Legislatures in places like Texas that passed measures intended to reform the court processes used to make claims against doctors and hospitals and to stop abusive litigation have seen many benefits for both victims and the medical community. These include faster resolution of legitimate claims, a reduction in frivolous claims and defensive medicine, and decreases in medical malpractice premiums. Steep increases in such premiums not only contribute to rising medical costs, but also have driven too many doctors out of their profession or out of states that have not reformed their procedures. Medical malpractice reform results in better patient access to quality medical care.
A bill being considered by the House of Representatives has many of the best features of such reforms that have proven to work. H.R. 5 sets a three-year statute of limitations for claims; limits noneconomic damages to $250,000 and makes each party liable only for the damages directly proportional to their responsibility for the injury; allows a court to reduce the amount of a lawyer’s contingency fee; permits the introduction of evidence of collateral source benefits; limits the amount of punitive damages and only allows them where there has been malicious intent to injure; and denies punitive damages in the case of products approved and cleared by the FDA.

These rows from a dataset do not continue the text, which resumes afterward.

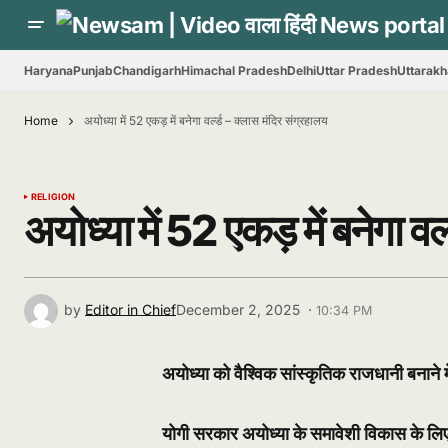
Haryana
Punjab
Chandigarh
Himachal Pradesh
Delhi
Uttar Pradesh
Uttarak
Home
अयोध्या में 52 एकड़ में बनेगा वर्ल्ड – क्लास मंदिर संग्रहालय
RELIGION
अयोध्या में 52 एकड़ में बनेगा वर
by
Editor in Chief
December 2, 2025 ·
10:34 PM
अयोध्या को वैश्विक सांस्कृतिक राजधानी बनाने म
योगी सरकार अयोध्या के समावेशी विकास के लिए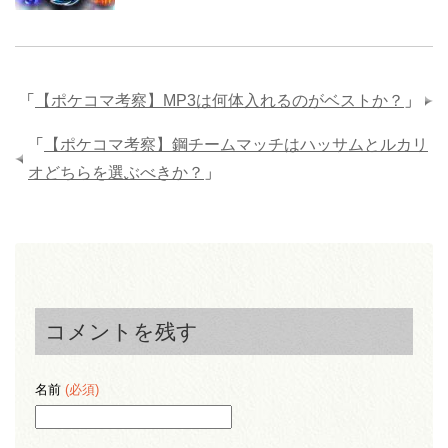
「
【ポケコマ考察】MP3は何体入れるのがベストか？
」
「
【ポケコマ考察】鋼チームマッチはハッサムとルカリ
オどちらを選ぶべきか？
」
コメントを残す
名前
(必須)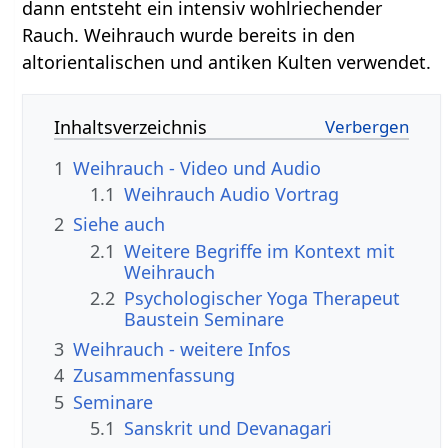
dann entsteht ein intensiv wohlriechender
Rauch. Weihrauch wurde bereits in den
altorientalischen und antiken Kulten verwendet.
Inhaltsverzeichnis
1
Weihrauch‏‎ - Video und Audio
1.1
Weihrauch‏‎ Audio Vortrag
2
Siehe auch
2.1
Weitere Begriffe im Kontext mit
2.2
Psychologischer Yoga Therapeut
Baustein Seminare
3
Weihrauch‏‎ - weitere Infos
4
Zusammenfassung
5
Seminare
5.1
Sanskrit und Devanagari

The problem with most of the proposed reforms in H.R. 5 is that the law governing medical malpractice claims is a state issue, not a federal issue. Despite H.R. 5’s reliance on the Commerce Clause, Congress has no business (and no authority under the Constitution) telling states what the rules should be governing medical malpractice claims. Doctors are licensed by states, and state legislatures and state medical authorities have the authority to promulgate the standards of medical care in their states, applying to their residents and how tort claims will be adjudicated in state courts. The attempt by H.R. 5 to stretch the Commerce Clause to cover medical malpractice claims is constitutionally similar to the stretch that the President is making to argue that the Obamacare legislation and the individual mandate are within the Commerce Clause power of Congress.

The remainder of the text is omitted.